The dashed line displays comparative statics with respect to \(\alpha _m\) and c. An increase in the political unawareness of median voter and a decrease in biasing costs bring about a decrease in \({\hat{G}}_m\), so that the sloped portion of the curve shifts downwards. Moreover, \(\Delta U\) increases (see Eqs. (C.8) and (C.9)), and therefore threshold \({\hat{d}}\) is lower. Note that in the graph, the value \({\tilde{G}}^r \) at the new threshold is placed below the value at the initial threshold, but it may also be above or at the same level as the latter. Intuitively, more unaware voters allow rent-seeking incumbents to be re-elected by providing a lower amount of public good, and this makes the E-strategy more rewarding even at lower distances. By contrast, an increase in the unit cost of biasing reduces the gain from re-election and narrows the set of values d for which the E-strategy is optimal.

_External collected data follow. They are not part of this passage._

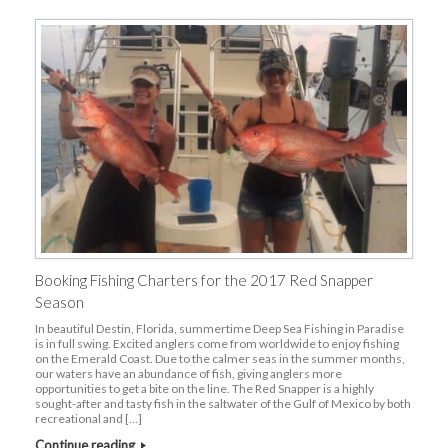
Booking Fishing Charters for the 2017 Red Snapper
Season
In beautiful Destin, Florida, summertime Deep Sea Fishing in Paradise
is in full swing. Excited anglers come from worldwide to enjoy fishing
on the Emerald Coast. Due to the calmer seas in the summer months,
our waters have an abundance of fish, giving anglers more
opportunities to get a bite on the line. The Red Snapper is a highly
sought-after and tasty fish in the saltwater of the Gulf of Mexico by both
recreational and […]
Continue reading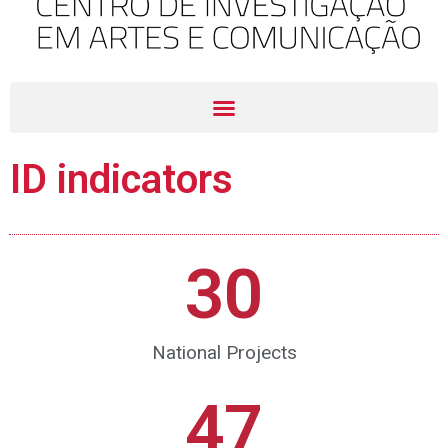
ID indicators
30
National Projects
47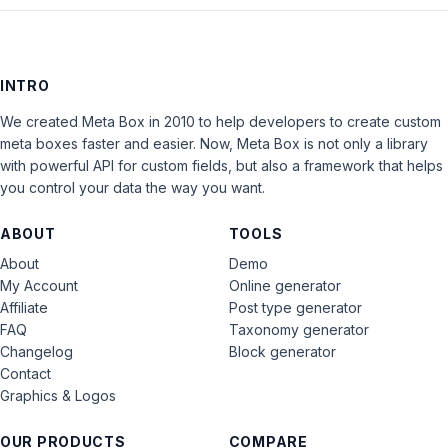
INTRO
We created Meta Box in 2010 to help developers to create custom
meta boxes faster and easier. Now, Meta Box is not only a library
with powerful API for custom fields, but also a framework that helps
you control your data the way you want.
ABOUT
TOOLS
About
Demo
My Account
Online generator
Affiliate
Post type generator
FAQ
Taxonomy generator
Changelog
Block generator
Contact
Graphics & Logos
OUR PRODUCTS
COMPARE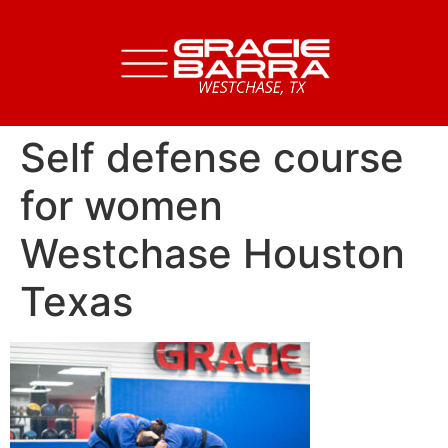
Self defense course
for women
Westchase Houston
Texas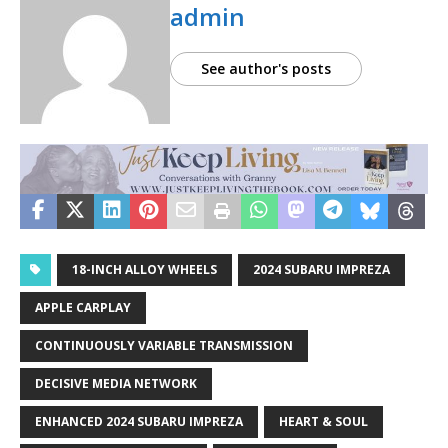
admin
See author's posts
18-INCH ALLOY WHEELS
2024 SUBARU IMPREZA
APPLE CARPLAY
CONTINUOUSLY VARIABLE TRANSMISSION
DECISIVE MEDIA NETWORK
ENHANCED 2024 SUBARU IMPREZA
HEART & SOUL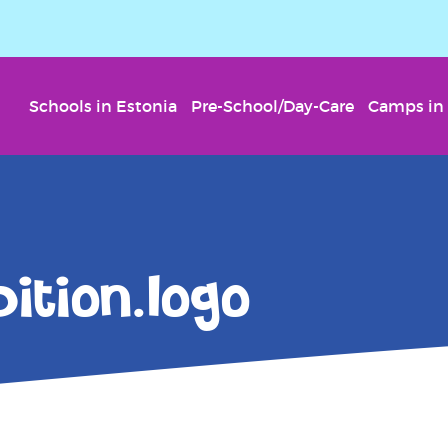
Schools in Estonia
Pre-School/Day-Care
Camps in 
ition.logo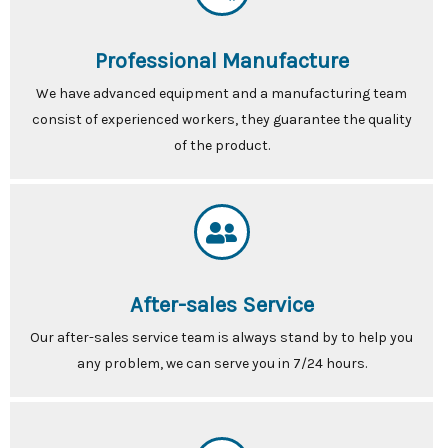
Professional Manufacture
We have advanced equipment and a manufacturing team
consist of experienced workers, they guarantee the quality
of the product.
After-sales Service
Our after-sales service team is always stand by to help you
any problem, we can serve you in 7/24 hours.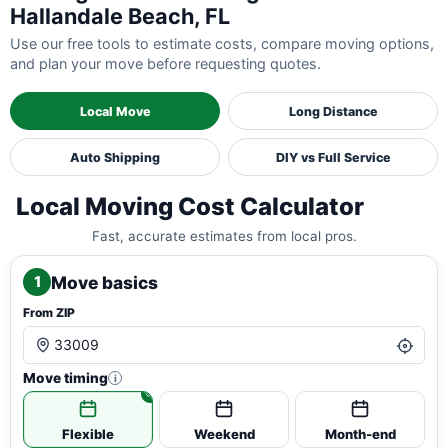
Hallandale Beach, FL
Use our free tools to estimate costs, compare moving options,
and plan your move before requesting quotes.
Local Move
Long Distance
Auto Shipping
DIY vs Full Service
Local Moving Cost Calculator
Fast, accurate estimates from local pros.
Move basics
1
From ZIP
Move timing
i
Flexible
Weekend
Month-end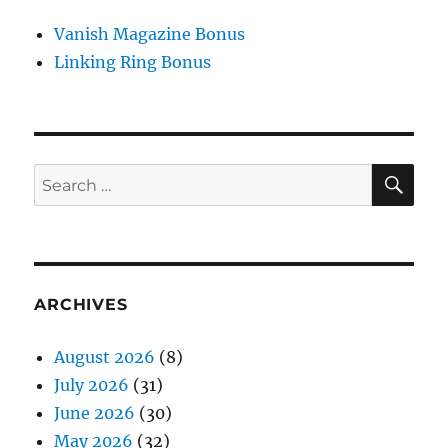
Vanish Magazine Bonus
Linking Ring Bonus
SE
Search
for:
ARCHIVES
August 2026
(8)
July 2026
(31)
June 2026
(30)
May 2026
(32)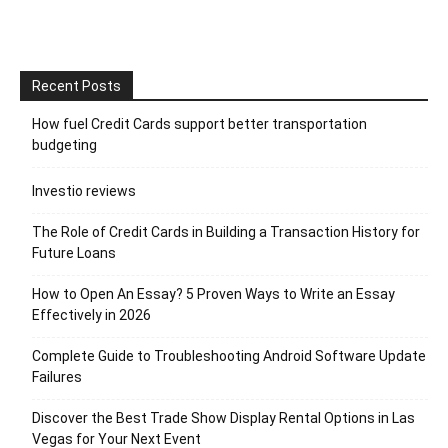
Recent Posts
How fuel Credit Cards support better transportation
budgeting
Investio reviews
The Role of Credit Cards in Building a Transaction History for
Future Loans
How to Open An Essay? 5 Proven Ways to Write an Essay
Effectively in 2026
Complete Guide to Troubleshooting Android Software Update
Failures
Discover the Best Trade Show Display Rental Options in Las
Vegas for Your Next Event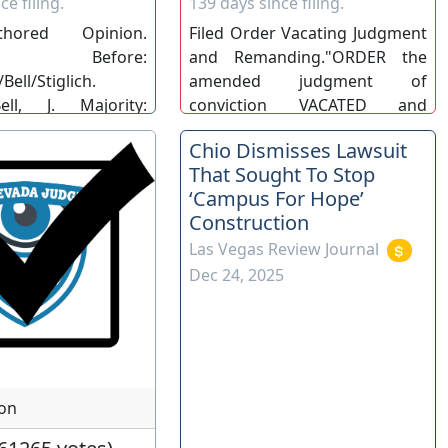
ce filing.
139 days since filing.
thored Opinion.
Filed Order Vacating Judgment
ed." Before:
and Remanding."ORDER the
Bell/Stiglich.
amended judgment of
ell, J. Majority:
conviction VACATED and
/Bell/Stiglich. 142
REMAND this matter to the
Chio Dismisses Lawsuit
. Opn. No. 24.
district court for proceedings
That Sought To Stop
C).
consistent with this order".
‘Campus For Hope’
COA-BB/MG/DW. (COA)
Construction
Las Vegas Review Journal
Dec 24, 2025
ion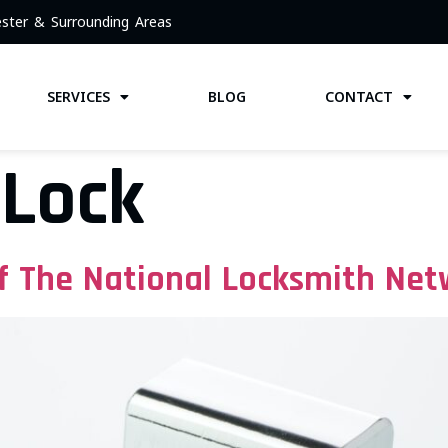
ster & Surrounding Areas
SERVICES
BLOG
CONTACT
 Lock
 The National Locksmith Net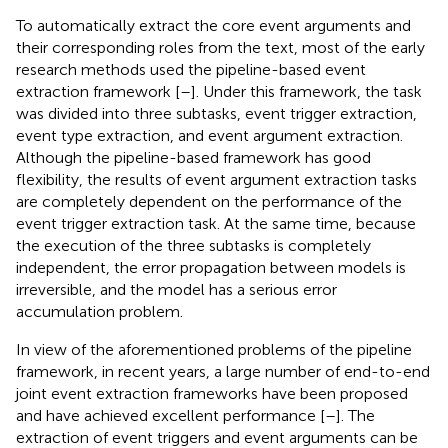
To automatically extract the core event arguments and
their corresponding roles from the text, most of the early
research methods used the pipeline-based event
extraction framework [
–
]. Under this framework, the task
was divided into three subtasks, event trigger extraction,
event type extraction, and event argument extraction.
Although the pipeline-based framework has good
flexibility, the results of event argument extraction tasks
are completely dependent on the performance of the
event trigger extraction task. At the same time, because
the execution of the three subtasks is completely
independent, the error propagation between models is
irreversible, and the model has a serious error
accumulation problem.
In view of the aforementioned problems of the pipeline
framework, in recent years, a large number of end-to-end
joint event extraction frameworks have been proposed
and have achieved excellent performance [
–
]. The
extraction of event triggers and event arguments can be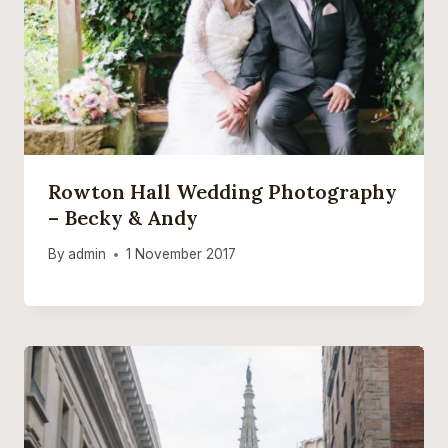
Rowton Hall Wedding Photography
– Becky & Andy
By
admin
1 November 2017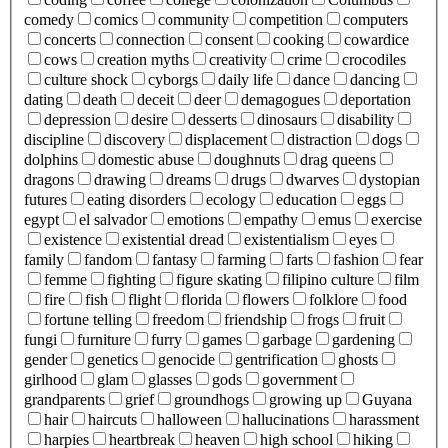
comedy
comics
community
competition
computers
concerts
connection
consent
cooking
cowardice
cows
creation myths
creativity
crime
crocodiles
culture shock
cyborgs
daily life
dance
dancing
dating
death
deceit
deer
demagogues
deportation
depression
desire
desserts
dinosaurs
disability
discipline
discovery
displacement
distraction
dogs
dolphins
domestic abuse
doughnuts
drag queens
dragons
drawing
dreams
drugs
dwarves
dystopian
futures
eating disorders
ecology
education
eggs
egypt
el salvador
emotions
empathy
emus
exercise
existence
existential dread
existentialism
eyes
family
fandom
fantasy
farming
farts
fashion
fear
femme
fighting
figure skating
filipino culture
film
fire
fish
flight
florida
flowers
folklore
food
fortune telling
freedom
friendship
frogs
fruit
fungi
furniture
furry
games
garbage
gardening
gender
genetics
genocide
gentrification
ghosts
girlhood
glam
glasses
gods
government
grandparents
grief
groundhogs
growing up
Guyana
hair
haircuts
halloween
hallucinations
harassment
harpies
heartbreak
heaven
high school
hiking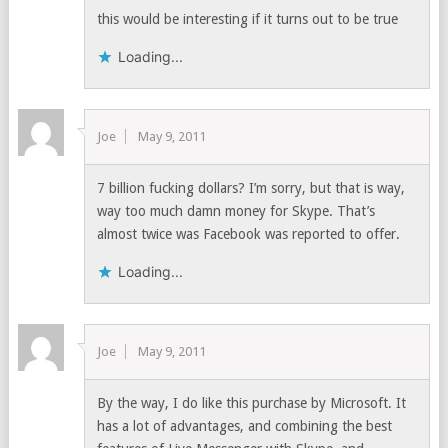
this would be interesting if it turns out to be true
Loading...
Joe
May 9, 2011
7 billion fucking dollars? I’m sorry, but that is way,
way too much damn money for Skype. That’s
almost twice was Facebook was reported to offer.
Loading...
Joe
May 9, 2011
By the way, I do like this purchase by Microsoft. It
has a lot of advantages, and combining the best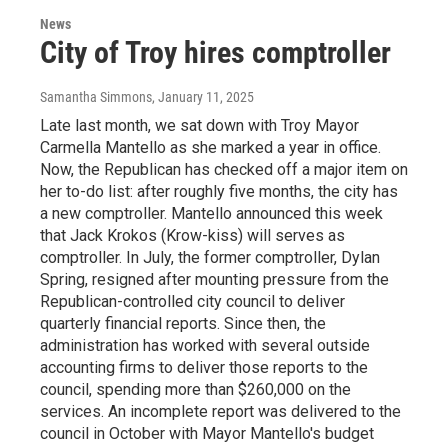
News
City of Troy hires comptroller
Samantha Simmons
, January 11, 2025
Late last month, we sat down with Troy Mayor
Carmella Mantello as she marked a year in office.
Now, the Republican has checked off a major item on
her to-do list: after roughly five months, the city has
a new comptroller. Mantello announced this week
that Jack Krokos (Krow-kiss) will serves as
comptroller. In July, the former comptroller, Dylan
Spring, resigned after mounting pressure from the
Republican-controlled city council to deliver
quarterly financial reports. Since then, the
administration has worked with several outside
accounting firms to deliver those reports to the
council, spending more than $260,000 on the
services. An incomplete report was delivered to the
council in October with Mayor Mantello's budget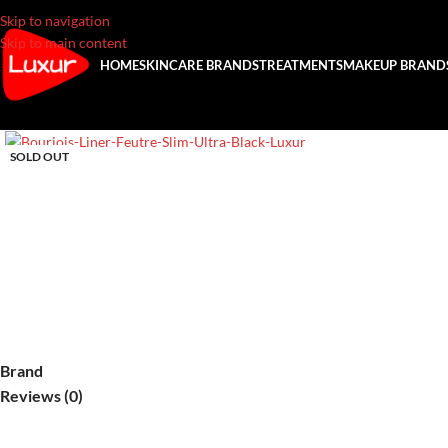
Skip to navigation
Skip to main content
HOME
SKINCARE BRANDS
TREATMENTS
MAKEUP BRAND
SOLD OUT
Brand
Reviews (0)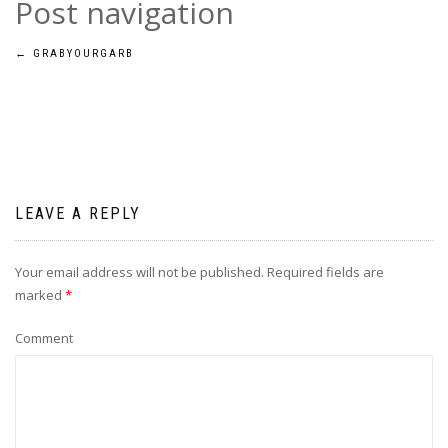
Post navigation
←
GRABYOURGARB
LEAVE A REPLY
Your email address will not be published.
Required fields are
marked
*
Comment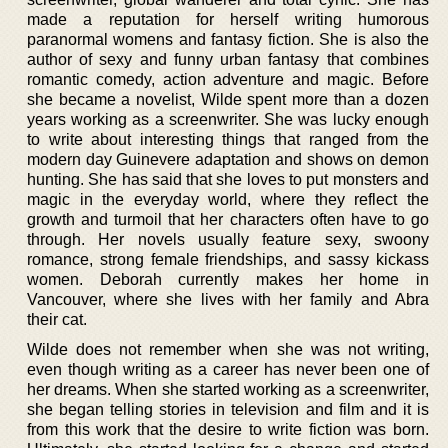
made a reputation for herself writing humorous
paranormal womens and fantasy fiction. She is also the
author of sexy and funny urban fantasy that combines
romantic comedy, action adventure and magic. Before
she became a novelist, Wilde spent more than a dozen
years working as a screenwriter. She was lucky enough
to write about interesting things that ranged from the
modern day Guinevere adaptation and shows on demon
hunting. She has said that she loves to put monsters and
magic in the everyday world, where they reflect the
growth and turmoil that her characters often have to go
through. Her novels usually feature sexy, swoony
romance, strong female friendships, and sassy kickass
women. Deborah currently makes her home in
Vancouver, where she lives with her family and Abra
their cat.
Wilde does not remember when she was not writing,
even though writing as a career has never been one of
her dreams. When she started working as a screenwriter,
she began telling stories in television and film and it is
from this work that the desire to write fiction was born.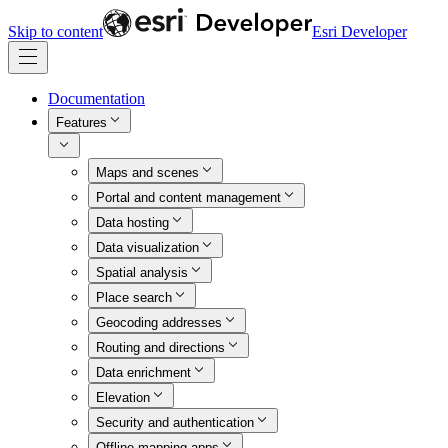
Skip to content
Esri Developer
Documentation
Features
Maps and scenes
Portal and content management
Data hosting
Data visualization
Spatial analysis
Place search
Geocoding addresses
Routing and directions
Data enrichment
Elevation
Security and authentication
Offline mapping apps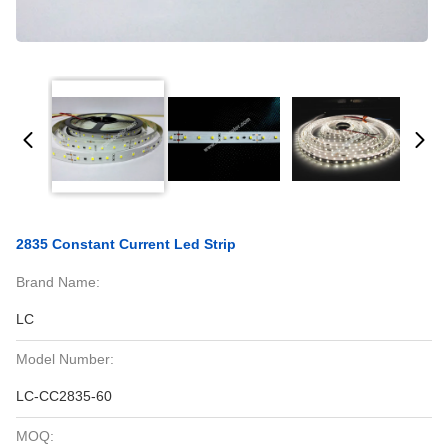
2835 Constant Current Led Strip
Brand Name:
LC
Model Number:
LC-CC2835-60
MOQ: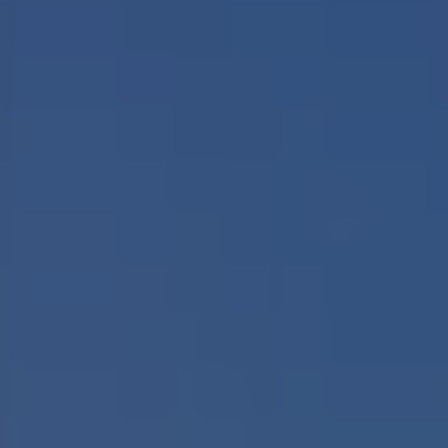
17 Tours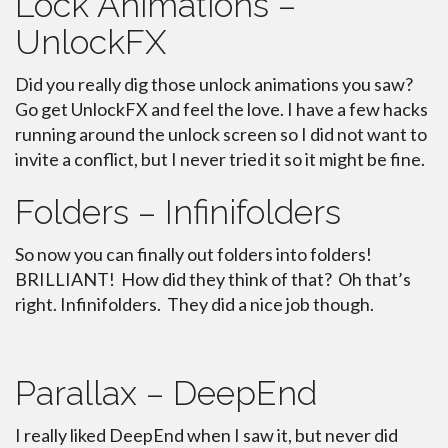
Lock Animations –
UnlockFX
Did you really dig those unlock animations you saw?
Go get UnlockFX and feel the love. I have a few hacks
running around the unlock screen so I did not want to
invite a conflict, but I never tried it so it might be fine.
Folders – Infinifolders
So now you can finally out folders into folders!
BRILLIANT! How did they think of that? Oh that’s
right. Infinifolders. They did a nice job though.
Parallax – DeepEnd
I really liked DeepEnd when I saw it, but never did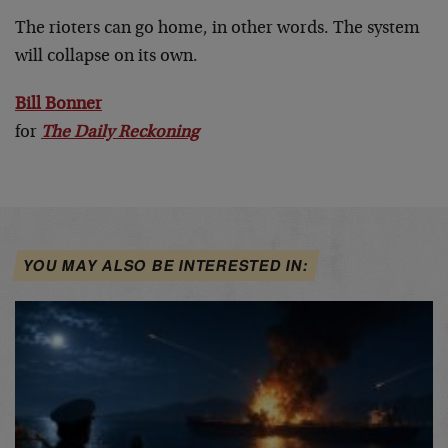
The rioters can go home, in other words. The system
will collapse on its own.
Bill Bonner
for
The Daily Reckoning
YOU MAY ALSO BE INTERESTED IN: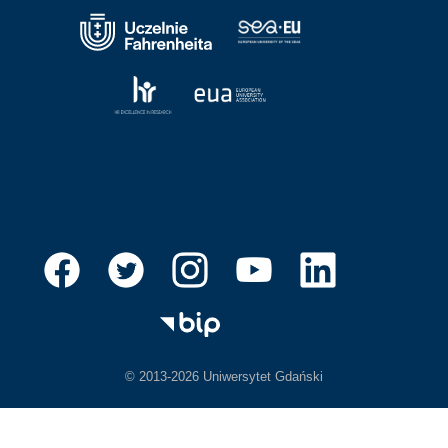
© 2013-2026 Uniwersytet Gdański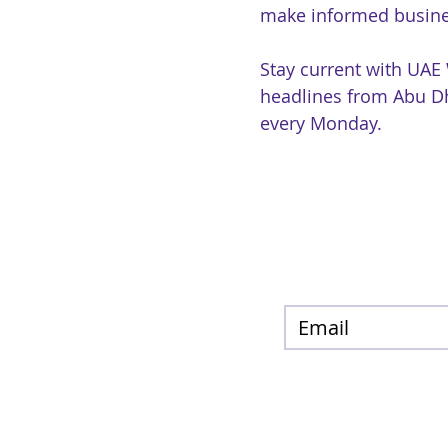
make informed busine
Stay current with UAE
headlines from Abu Dh
every Monday.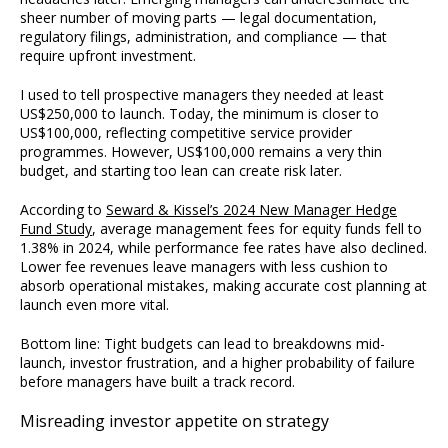
sheer number of moving parts — legal documentation,
regulatory filings, administration, and compliance — that
require upfront investment.
I used to tell prospective managers they needed at least
US$250,000 to launch. Today, the minimum is closer to
US$100,000, reflecting competitive service provider
programmes. However, US$100,000 remains a very thin
budget, and starting too lean can create risk later.
According to
Seward & Kissel’s 2024 New Manager Hedge
Fund Study
, average management fees for equity funds fell to
1.38% in 2024, while performance fee rates have also declined.
Lower fee revenues leave managers with less cushion to
absorb operational mistakes, making accurate cost planning at
launch even more vital.
Bottom line: Tight budgets can lead to breakdowns mid-
launch, investor frustration, and a higher probability of failure
before managers have built a track record.
Misreading investor appetite on strategy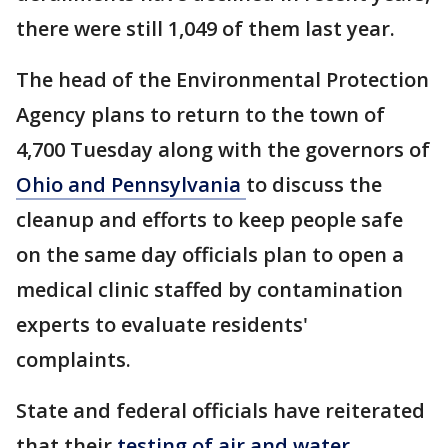
there were still 1,049 of them last year.
The head of the Environmental Protection
Agency plans to return to the town of
4,700 Tuesday along with the governors of
Ohio and Pennsylvania
to discuss the
cleanup and efforts to keep people safe
on the same day officials plan to open a
medical clinic staffed by contamination
experts to evaluate residents'
complaints.
State and federal officials have reiterated
that their
testing of air and water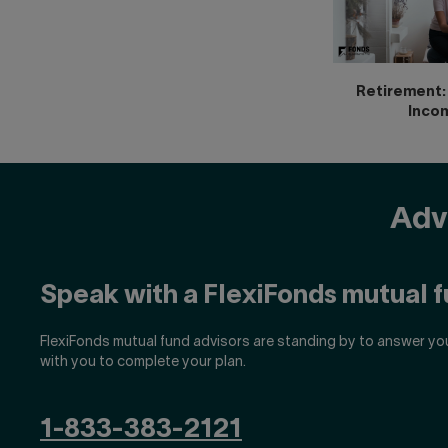
Retirement: 
Inco
Advi
Speak with a FlexiFonds mutual f
FlexiFonds mutual fund advisors are standing by to answer yo
with you to complete your plan.
1-833-383-2121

In Panel B, we consider the case in which the marginal effectiveness of information biasing decreases with voter-politician distance (\(z_{xd}\le z_{xx}z_{d}/z_{x}\)). Once again, there is a threshold \({\hat{d}}\) under which rent-seeking incumbents prefer to play H-strategy, while for \(d\ge {\hat{d}}\), the preferred strategy is ”election”. In this case, however, as the voter-politician distance increases, the optimal biasing action \(x^*\) decreases so strongly as to compensate for the negative effects of distance and improve the transparency of information available to voters. In addition, the reduction of expenses for information biasing allows the incumbent to afford to provide the larger amount of public good needed to be re-elected. Therefore, the provision of public goods by rent-seeking politicians increases with distance from voters and reaches its maximum at the highest possible degree of political centralization (i.e., at \( d = D \)). Comparative statics is similar to that shown in Panel A.

4 Welfare

In this section, we determine what is the voter-politician distance set by a constitutional legislator who maximizes the expected welfare of citizens. Some degree of centralization may be recommended to induce rent-seeking politicians to supply a positive amount of public good, since too much proximity would prompt them to adopt H-strategy.

Since the threshold \({\hat{d}}\) does not vary with the realization of \(\theta \), citizens’ expected welfare may be written as:

$$\begin{aligned} SW={\left\{ \begin{array}{ll} SW^H=\beta \left( 1+\delta \right) E\left( \frac{T}{\theta }\right) +\left( 1-\beta \right) \beta \delta E\left( \frac{T}{\theta }\right) &{}\quad \text {if} \quad d<{\hat{d}} \\ SW^E=\beta \left( 1+\delta \right) E\left( \frac{T}{\theta }\right) +\left( 1-\beta \right) E\left( \frac{T}{\theta \alpha _mz\left( x^*\left( d\right) ,d\right) }\right) &{} \quad \text {if} \quad d\ge {\hat{d}}\\ \end{array}\right. } \end{aligned}$$
(10)

The first term on the right-hand-side of (10) refers to the payoff obtained when a benevolent politician is in office in period 1, \(\left( 1+\delta \right) E\left( T/\theta \right) \), which happens with probability \(\beta \). The second term shows the possible payoffs if in period 1 a rent-seeking incumbent is in office, which happens with probability \(\left( 1-\beta \right) \). In this case, if the distance is lower than \({\hat{d}}\), a separating equilibrium prevails, in which the incumbent plays the H-strategy and the expected payoff of citizens is \(\beta \delta E\left( T/\theta \right) \), that is the probability of incurring in a benevolent government in period 2 times the discounted expected amount of public good supplied by a benevolent politician. If the distance is large enough, \(d\ge {\hat{d}}\), the equilibrium is pooling: rent-seeking incumbents play the E-strategy, and the expected payoff of citizens is \(E\left( \frac{T}{\theta \alpha _mz\left( x^*\left( d\right) ,d\right) }\right) \).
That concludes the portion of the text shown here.